■ The task
Write the listing out again word for word. Pictures do not belong in the copy.

[Opening Data section]

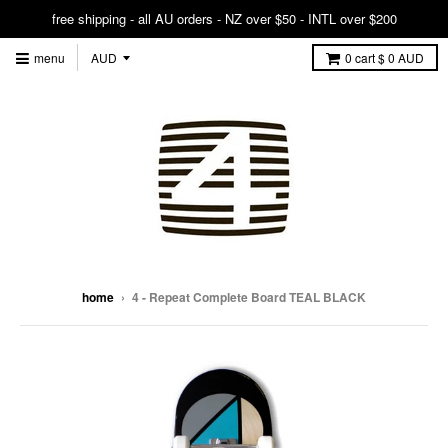
free shipping - all AU orders - NZ over $50 - INTL over $200
menu
0
cart
$ 0 AUD
home
›
4 - Repeat Complete Board TEAL BLACK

[Closing Data section]

■ Answer section
free shipping - all AU orders - NZ over $50 - INTL over $200
menu
0
cart
$ 0 AUD
home
›
4 - Repeat Complete Board TEAL BLACK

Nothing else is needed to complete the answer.